Mutschau war ein ehemaliges Kirchdorf im heutigen Burgenlandkreis in Sachsen-Anhalt. Zwischen den Jahren 1957 und 1958 wurden in Auswirkung des Braunkohlebergbaus 1033 Einwohner umgesiedelt, die Gemeinde devastiert und anschließend vollständig überbaggert. Die Löschung aus dem Gemeinderegister erfolgte am 1. Dezember 1962, bei gleichzeitiger Zuordnung der Flur an das etwa vier Kilometer nordwestlich gelegene Hohenmölsen.[1] Damit endete offiziell die über 1000-jährige Existenz der Siedlung. Die einstige Ortslage ist heute Teil einer Ackerfläche.[2]

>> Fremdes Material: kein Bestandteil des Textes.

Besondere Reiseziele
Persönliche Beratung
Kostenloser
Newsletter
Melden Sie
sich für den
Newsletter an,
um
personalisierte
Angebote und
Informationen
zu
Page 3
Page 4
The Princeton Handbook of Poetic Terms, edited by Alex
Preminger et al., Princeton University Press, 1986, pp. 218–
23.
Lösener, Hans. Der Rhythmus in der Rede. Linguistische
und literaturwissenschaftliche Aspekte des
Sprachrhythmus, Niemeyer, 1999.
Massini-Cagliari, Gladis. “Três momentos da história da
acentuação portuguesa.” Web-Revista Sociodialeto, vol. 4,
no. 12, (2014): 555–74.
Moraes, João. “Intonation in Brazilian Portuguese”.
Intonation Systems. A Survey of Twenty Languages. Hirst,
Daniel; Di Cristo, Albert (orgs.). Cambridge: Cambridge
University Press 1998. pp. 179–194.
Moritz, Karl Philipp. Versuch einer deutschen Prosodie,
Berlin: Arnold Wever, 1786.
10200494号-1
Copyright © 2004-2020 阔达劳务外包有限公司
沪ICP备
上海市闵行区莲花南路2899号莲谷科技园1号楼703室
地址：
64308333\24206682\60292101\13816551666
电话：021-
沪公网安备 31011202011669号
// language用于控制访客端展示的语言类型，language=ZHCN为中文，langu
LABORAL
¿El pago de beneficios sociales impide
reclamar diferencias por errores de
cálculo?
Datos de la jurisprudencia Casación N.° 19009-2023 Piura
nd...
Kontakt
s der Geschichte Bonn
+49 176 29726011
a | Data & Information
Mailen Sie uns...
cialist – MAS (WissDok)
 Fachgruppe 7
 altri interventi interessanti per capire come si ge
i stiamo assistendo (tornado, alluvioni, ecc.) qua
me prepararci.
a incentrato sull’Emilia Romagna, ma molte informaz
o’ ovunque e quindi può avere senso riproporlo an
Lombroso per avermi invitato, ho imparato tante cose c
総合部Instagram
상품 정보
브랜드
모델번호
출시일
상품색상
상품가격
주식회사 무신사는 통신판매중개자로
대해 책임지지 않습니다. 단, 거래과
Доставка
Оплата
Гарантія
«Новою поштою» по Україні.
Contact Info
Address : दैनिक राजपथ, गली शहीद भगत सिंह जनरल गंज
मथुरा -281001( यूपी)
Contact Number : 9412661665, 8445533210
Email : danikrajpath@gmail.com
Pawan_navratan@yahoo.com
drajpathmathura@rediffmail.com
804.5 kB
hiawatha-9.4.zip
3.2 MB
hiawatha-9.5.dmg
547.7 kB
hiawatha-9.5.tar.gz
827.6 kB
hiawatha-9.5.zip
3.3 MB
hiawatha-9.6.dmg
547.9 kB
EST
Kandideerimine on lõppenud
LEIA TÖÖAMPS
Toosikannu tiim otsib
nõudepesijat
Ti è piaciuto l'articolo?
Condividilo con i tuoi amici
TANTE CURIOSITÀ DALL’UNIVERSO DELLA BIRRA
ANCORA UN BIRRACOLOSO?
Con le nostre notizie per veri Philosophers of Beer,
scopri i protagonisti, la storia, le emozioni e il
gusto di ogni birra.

Schon im Frühmittelalter existierten in Mutschau eine Kirche und ein Rittergut. Frühen Heimatforschern zufolge wurde der Ort um das Jahr 1080 gegründet. In der Umgebung vorhanden gewesene Schanzen entstanden wahrscheinlich während des Investiturstreits, speziell der Kämpfe zwischen Heinrich IV. und Rudolf von Rheinfelden. Zur Parochie Mutschau zählte die Kirche in Wildschütz. Das Patronatsrecht übte das Rittergut zu Mutschau bis zur Mitte des 19. Jahrhunderts aus. Am 24. Juni 1774 brach im Ort ein Feuer aus, bei welchem innerhalb nur einer halben Stunde 21 Gehöfte und die Kirche niederbrannten. Im Jahr 1813 lagerten nach der Schlacht von Lützen 30.000 Soldaten in Mutschau. Dabei wurde das Dorf geplündert, den Einwohnern jedoch rechtzeitig eine Flucht nach Zeitz gewährt.[3]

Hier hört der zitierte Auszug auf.